Assigned task » The copy must match the data word for word and contain no pictures.
-------- Given data
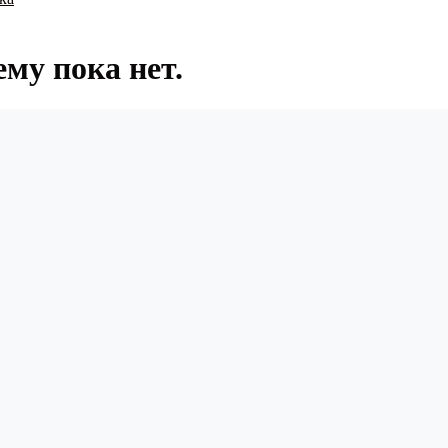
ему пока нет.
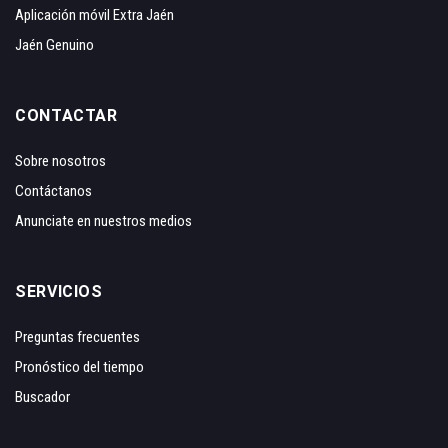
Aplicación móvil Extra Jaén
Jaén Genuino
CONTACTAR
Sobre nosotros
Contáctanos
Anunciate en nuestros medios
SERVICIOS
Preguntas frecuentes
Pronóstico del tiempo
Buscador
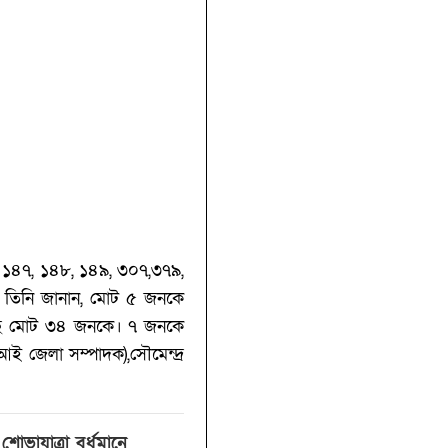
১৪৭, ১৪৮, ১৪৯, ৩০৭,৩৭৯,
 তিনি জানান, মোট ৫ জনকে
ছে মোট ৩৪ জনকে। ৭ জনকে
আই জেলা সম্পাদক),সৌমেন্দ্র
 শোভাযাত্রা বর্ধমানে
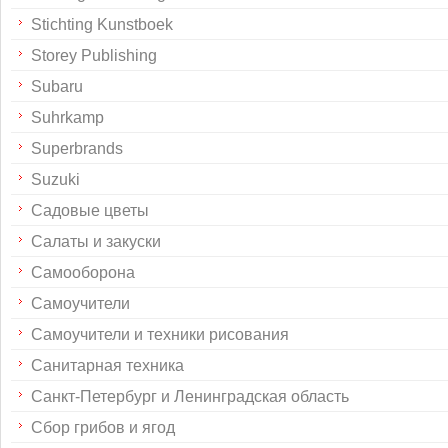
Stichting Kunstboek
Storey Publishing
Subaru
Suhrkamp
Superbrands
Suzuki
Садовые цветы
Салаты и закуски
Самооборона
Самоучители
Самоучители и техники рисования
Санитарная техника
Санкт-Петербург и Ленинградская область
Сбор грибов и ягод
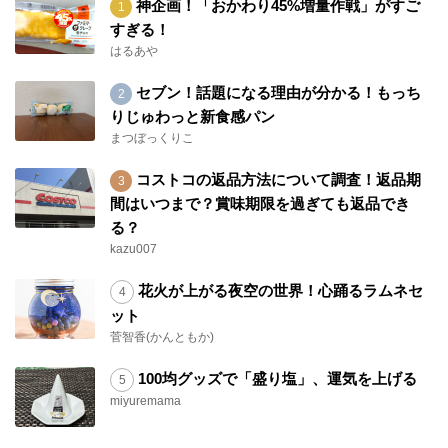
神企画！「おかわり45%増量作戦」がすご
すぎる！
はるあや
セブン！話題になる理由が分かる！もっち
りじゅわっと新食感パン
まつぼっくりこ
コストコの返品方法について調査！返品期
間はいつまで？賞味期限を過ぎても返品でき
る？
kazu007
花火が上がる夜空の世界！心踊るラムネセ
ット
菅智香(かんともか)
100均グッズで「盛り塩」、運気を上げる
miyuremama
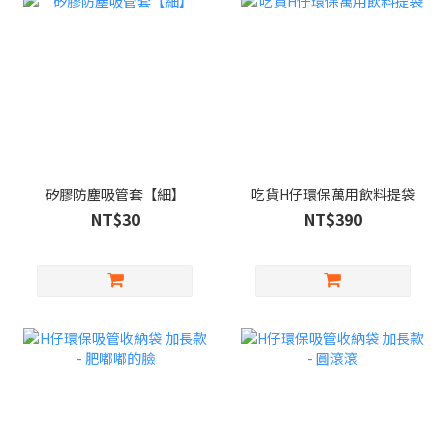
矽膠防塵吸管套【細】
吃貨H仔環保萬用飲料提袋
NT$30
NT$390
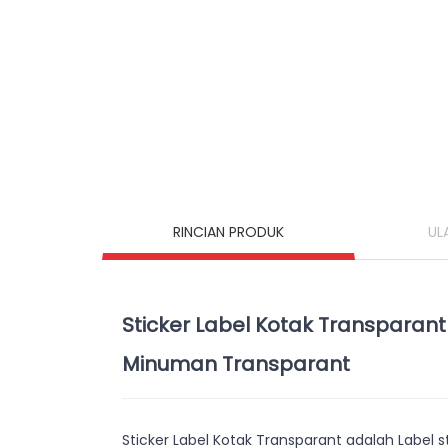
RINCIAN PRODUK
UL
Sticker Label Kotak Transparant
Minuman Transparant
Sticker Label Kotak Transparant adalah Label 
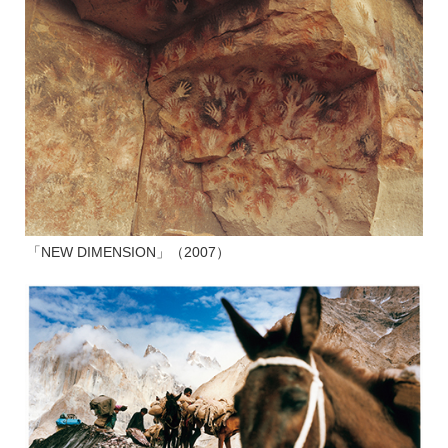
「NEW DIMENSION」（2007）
----------------
Task answer »
ему пока нет.
Aplicación móvil Extra Jaén
Jaén Genuino
CONTACTAR
Sobre nosotros
Contáctanos
Anunciate en nuestros medios
SERVICIOS
Preguntas frecuentes
Pronóstico del tiempo
Buscador
১৪৭, ১৪৮, ১৪৯, ৩০৭,৩৭৯,
 তিনি জানান, মোট ৫ জনকে
ছে মোট ৩৪ জনকে। ৭ জনকে
আই জেলা সম্পাদক),সৌমেন্দ্র
 শোভাযাত্রা বর্ধমানে
Stichting Kunstboek
Storey Publishing
Subaru
Suhrkamp
Superbrands
Suzuki
Садовые цветы
Салаты и закуски
Самооборона
Самоучители
Самоучители и техники рисования
Санитарная техника
Санкт-Петербург и Ленинградская область
Сбор грибов и ягод
神企画！「おかわり45%増量作戦」がすご
すぎる！
はるあや
セブン！話題になる理由が分かる！もっち
りじゅわっと新食感パン
まつぼっくりこ
コストコの返品方法について調査！返品期
間はいつまで？賞味期限を過ぎても返品でき
る？
kazu007
花火が上がる夜空の世界！心踊るラムネセ
ット
菅智香(かんともか)
100均グッズで「盛り塩」、運気を上げる
miyuremama
矽膠防塵吸管套【細】
吃貨H仔環保萬用飲料提袋
NT$30
NT$390
RINCIAN PRODUK
UL
Sticker Label Kotak Transparant
Minuman Transparant
Sticker Label Kotak Transparant adalah Label 
「NEW DIMENSION」（2007）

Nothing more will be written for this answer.